Start of Block

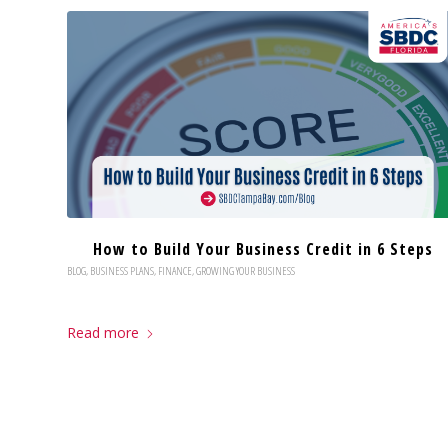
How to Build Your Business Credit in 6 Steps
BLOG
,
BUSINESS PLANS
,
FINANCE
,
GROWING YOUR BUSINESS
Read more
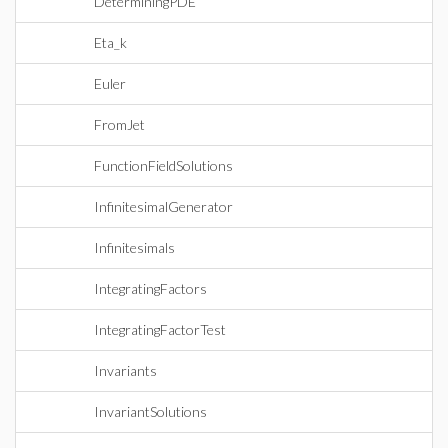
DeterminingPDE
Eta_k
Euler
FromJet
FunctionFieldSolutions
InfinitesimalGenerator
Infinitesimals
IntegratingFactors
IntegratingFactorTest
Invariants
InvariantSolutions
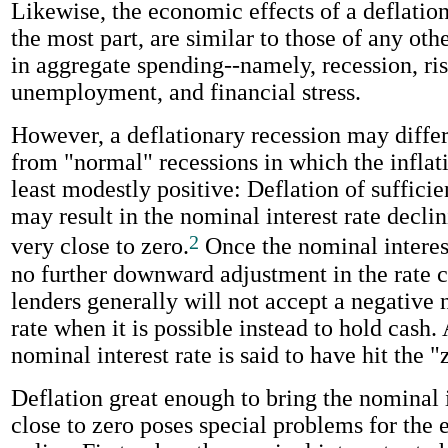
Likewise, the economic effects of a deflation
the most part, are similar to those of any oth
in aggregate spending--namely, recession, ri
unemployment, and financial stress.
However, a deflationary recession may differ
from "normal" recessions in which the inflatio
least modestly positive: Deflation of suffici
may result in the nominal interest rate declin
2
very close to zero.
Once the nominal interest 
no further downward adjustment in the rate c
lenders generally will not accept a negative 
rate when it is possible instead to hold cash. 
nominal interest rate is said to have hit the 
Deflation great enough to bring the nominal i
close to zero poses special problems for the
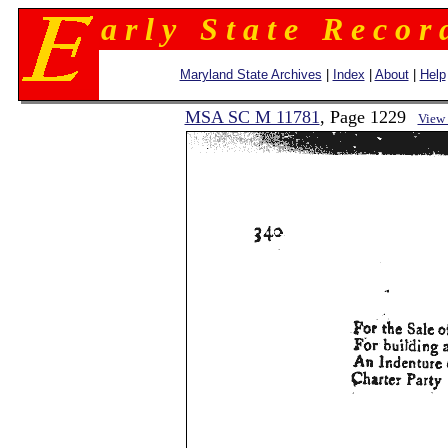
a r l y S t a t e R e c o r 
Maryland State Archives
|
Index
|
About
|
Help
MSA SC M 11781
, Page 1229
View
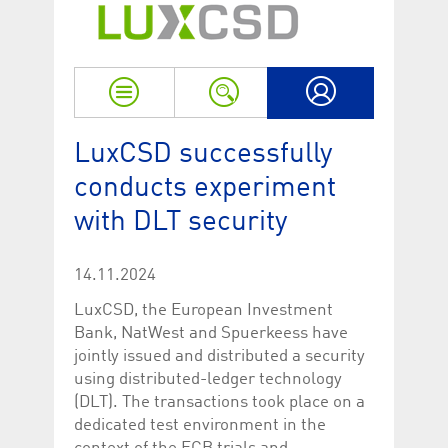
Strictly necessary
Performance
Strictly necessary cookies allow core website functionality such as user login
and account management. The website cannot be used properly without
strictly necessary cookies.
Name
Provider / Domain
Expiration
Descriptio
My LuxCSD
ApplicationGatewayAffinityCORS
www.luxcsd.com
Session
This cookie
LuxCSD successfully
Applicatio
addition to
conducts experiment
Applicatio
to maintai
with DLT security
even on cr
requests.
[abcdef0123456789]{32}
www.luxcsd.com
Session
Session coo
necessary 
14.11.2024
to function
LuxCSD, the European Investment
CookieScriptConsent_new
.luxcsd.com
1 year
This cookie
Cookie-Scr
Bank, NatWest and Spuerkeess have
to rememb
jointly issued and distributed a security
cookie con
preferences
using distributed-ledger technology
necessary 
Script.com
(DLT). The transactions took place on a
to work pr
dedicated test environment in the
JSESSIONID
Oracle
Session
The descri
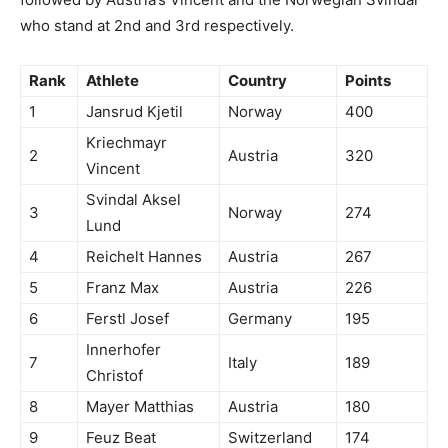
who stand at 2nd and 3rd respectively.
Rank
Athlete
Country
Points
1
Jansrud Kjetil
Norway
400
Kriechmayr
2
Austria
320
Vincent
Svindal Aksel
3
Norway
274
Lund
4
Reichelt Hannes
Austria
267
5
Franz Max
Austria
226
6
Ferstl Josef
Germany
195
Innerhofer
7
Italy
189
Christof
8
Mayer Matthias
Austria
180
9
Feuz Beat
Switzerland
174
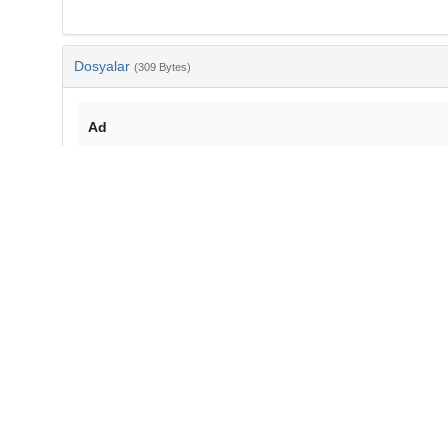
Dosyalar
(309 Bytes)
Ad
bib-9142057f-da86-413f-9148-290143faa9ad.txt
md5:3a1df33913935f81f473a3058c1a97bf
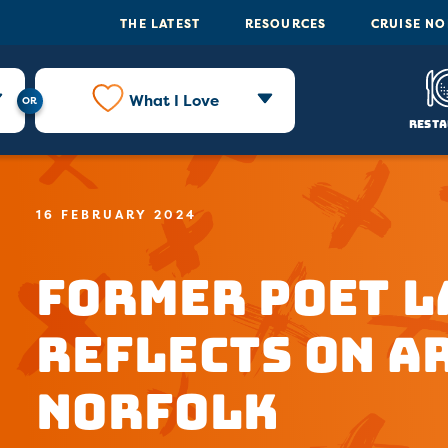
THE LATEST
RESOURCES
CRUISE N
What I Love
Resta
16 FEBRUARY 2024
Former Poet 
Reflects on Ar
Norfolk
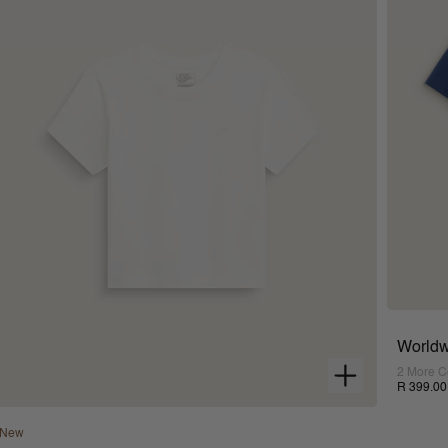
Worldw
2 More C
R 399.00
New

End of Block

Only the lines from the start of the records through the line containing "InvariantSolutions" should be repeated, word for word, with the pictures left out.

◆ Solved problem ◆
How to Build Your Business Credit in 6 Steps
BLOG
,
BUSINESS PLANS
,
FINANCE
,
GROWING YOUR BUSINESS
Read more
DeterminingPDE
Eta_k
Euler
FromJet
FunctionFieldSolutions
InfinitesimalGenerator
Infinitesimals
IntegratingFactors
IntegratingFactorTest
Invariants
InvariantSolutions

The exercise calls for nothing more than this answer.